The ”threat” from Iran is entirely manufactured, aided and abetted by familiar, compliant media language that refers to Iran’s ”nuclear ambitions”, just as the vocabulary of Saddam’s non-existent weapons of mass destruction arsenal became common usage. Accompanying this is a demonising that has become standard practice. As Edward Herman has pointed out, Iranian President Mahmoud Ahmadinejad, ”has done yeoman service in facilitating this”; yet a close examination of his notorious remark about Israel in October 2005 reveals its distortion.

According to Juan Cole, American professor of modern middle history, and other Farsi language analysts, Ahmadinejad did not call for Israel to be ”wiped off the map”. He said:”The regime occupying Jerusalem must vanish from the page of time.” This, says Cole, ”does not imply military action or killing anyone at all.” Ahmadinejad compared the demise of the Jerusalem regime to the dissolution of the Soviet Union. The Iranian regime is repressive, but its power is diffuse and exercised by the mullahs, with whom Ahmadinejad is often at odds. An attack would surely unite them.

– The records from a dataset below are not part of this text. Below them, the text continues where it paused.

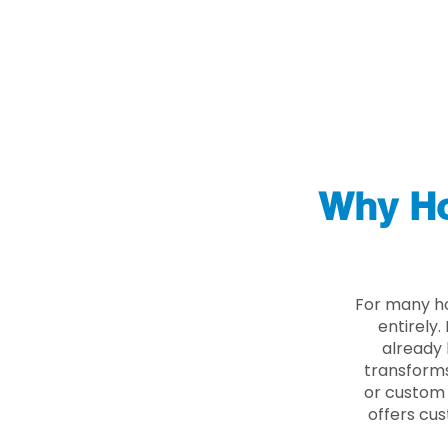
Why Ho
For many ho
entirely
already 
transforms
or custom 
offers cus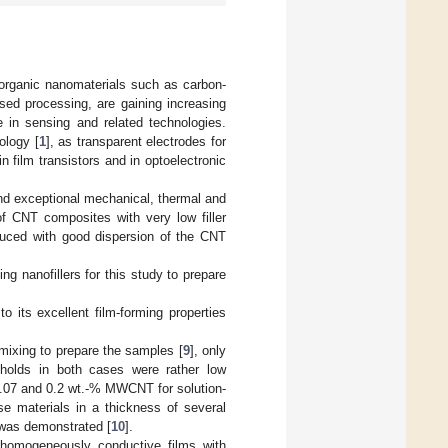
norganic nanomaterials such as carbon-
sed processing, are gaining increasing
se in sensing and related technologies.
ology [
1
], as transparent electrodes for
n film transistors and in optoelectronic
and exceptional mechanical, thermal and
y of CNT composites with very low filler
educed with good dispersion of the CNT
g nanofillers for this study to prepare
its excellent film-forming properties
xing to prepare the samples [
9
], only
esholds in both cases were rather low
.07 and 0.2 wt.-% MWCNT for solution-
se materials in a thickness of several
 was demonstrated [
10
].
 homogeneously conductive films with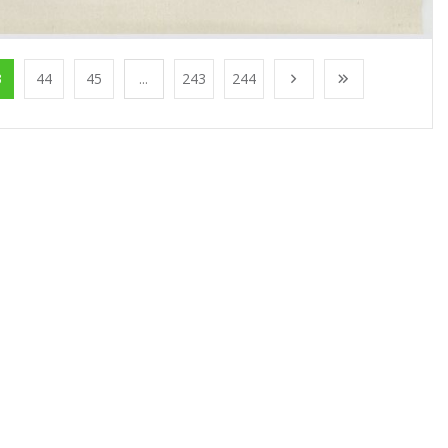
3
44
45
...
243
244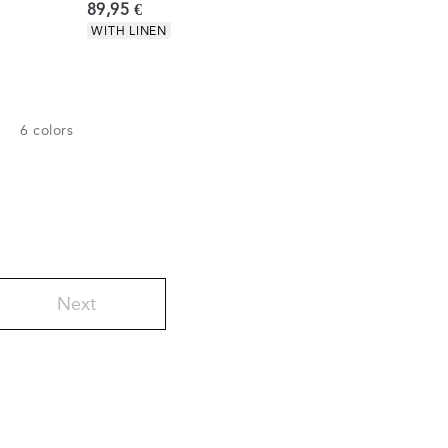
Current price
89,95 €
Product attributes
WITH LINEN
6
colors
Next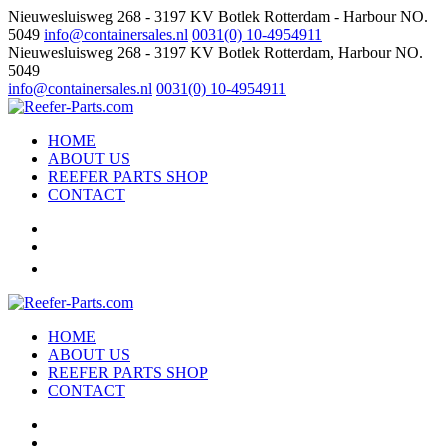
Nieuwesluisweg 268 - 3197 KV Botlek Rotterdam - Harbour NO.
5049
info@containersales.nl
0031(0) 10-4954911
Nieuwesluisweg 268 - 3197 KV Botlek Rotterdam, Harbour NO.
5049
info@containersales.nl
0031(0) 10-4954911
HOME
ABOUT US
REEFER PARTS SHOP
CONTACT
HOME
ABOUT US
REEFER PARTS SHOP
CONTACT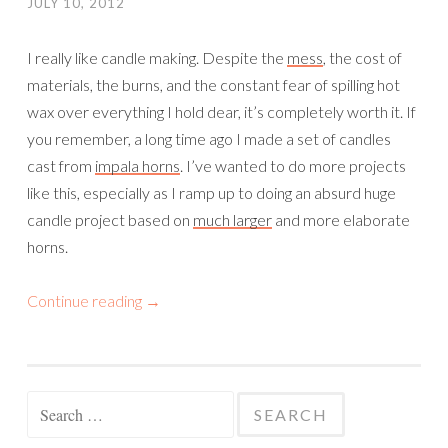
JULY 10, 2012
I really like candle making. Despite the
mess
, the cost of
materials, the burns, and the constant fear of spilling hot
wax over everything I hold dear, it’s completely worth it. If
you remember, a long time ago I made a set of candles
cast from
impala horns
. I’ve wanted to do more projects
like this, especially as I ramp up to doing an absurd huge
candle project based on
much larger
and more elaborate
horns.
Continue reading
→
Search
for: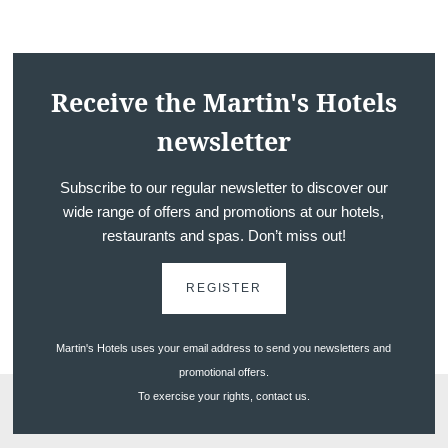
Receive the Martin's Hotels
newsletter
Subscribe to our regular newsletter to discover our
wide range of offers and promotions at our hotels,
Discover all our hotels
restaurants and spas. Don’t miss out!
REGISTER
Martin's Hotels uses your email address to send you newsletters and
promotional offers.
To exercise your rights, contact us.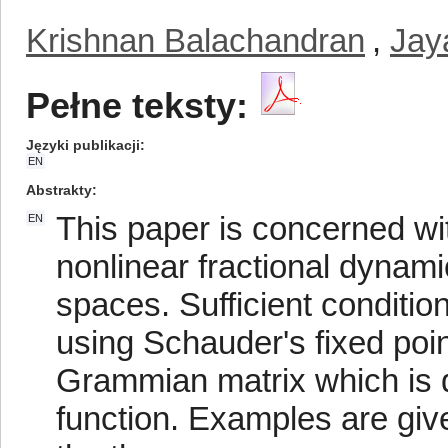
Krishnan Balachandran
,
Jay
Pełne teksty:
Języki publikacji
EN
Abstrakty
This paper is concerned with
EN
nonlinear fractional dynami
spaces. Sufficient condition
using Schauder's fixed poin
Grammian matrix which is de
function. Examples are given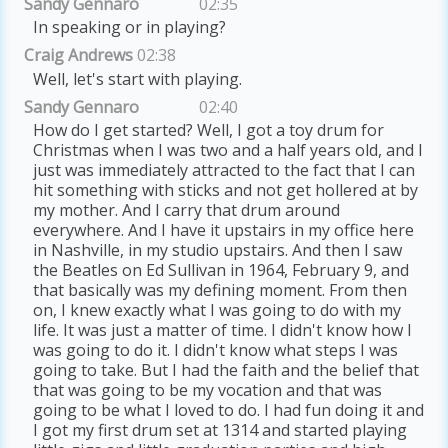
Sandy Gennaro
02:35
In speaking or in playing?
Craig Andrews
02:38
Well, let's start with playing.
Sandy Gennaro
02:40
How do I get started? Well, I got a toy drum for
Christmas when I was two and a half years old, and I
just was immediately attracted to the fact that I can
hit something with sticks and not get hollered at by
my mother. And I carry that drum around
everywhere. And I have it upstairs in my office here
in Nashville, in my studio upstairs. And then I saw
the Beatles on Ed Sullivan in 1964, February 9, and
that basically was my defining moment. From then
on, I knew exactly what I was going to do with my
life. It was just a matter of time. I didn't know how I
was going to do it. I didn't know what steps I was
going to take. But I had the faith and the belief that
that was going to be my vocation and that was
going to be what I loved to do. I had fun doing it and
I got my first drum set at 1314 and started playing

An American naval buildup in the eastern Mediterranean has begun. This is almost certainly part of what the Pentagon calls Conplan 8022, which is the aerial bombing of Iran. In 2004, National Security Presidential Directive 35, entitled Nuclear Weapons Deployment Authorisation, was issued. It is classified, of course, but the presumption has long been that NSPD 35 authorised the stockpiling and deployment of ”tactical” nuclear weapons in the Middle East. This does not mean Bush will use them against Iran, but for the first time since the most dangerous years of the Cold War, the use of what were then called ”limited” nuclear weapons is being openly discussed in Washington.

The well-informed Arab Times in Kuwait says Bush will attack Iran before the end of April. One of Russia’s most senior military strategists, General Leonid Ivashov says the US will use nuclear munitions delivered by Cruise missiles launched in the Mediterranean. ”The war in Iraq,” he wrote on January 24, ”was just one element in a series of steps in the process of regional destabilisation. It was only a phase in getting closer to dealing with Iran and other countries. [When the attack on Iran begins] Israel is sure to come under Iranian missile strikes. Posing as victims, the Israelis will suffer some tolerable damage and then an outraged US will destabilise Iran finally, making it look like a noble mission of retribution … Public opinion is already under pressure. There will be a growing anti-Iranian hysteria, leaks, disinformation et cetera … It remains unclear whether the US Congress is going to authorise the war.”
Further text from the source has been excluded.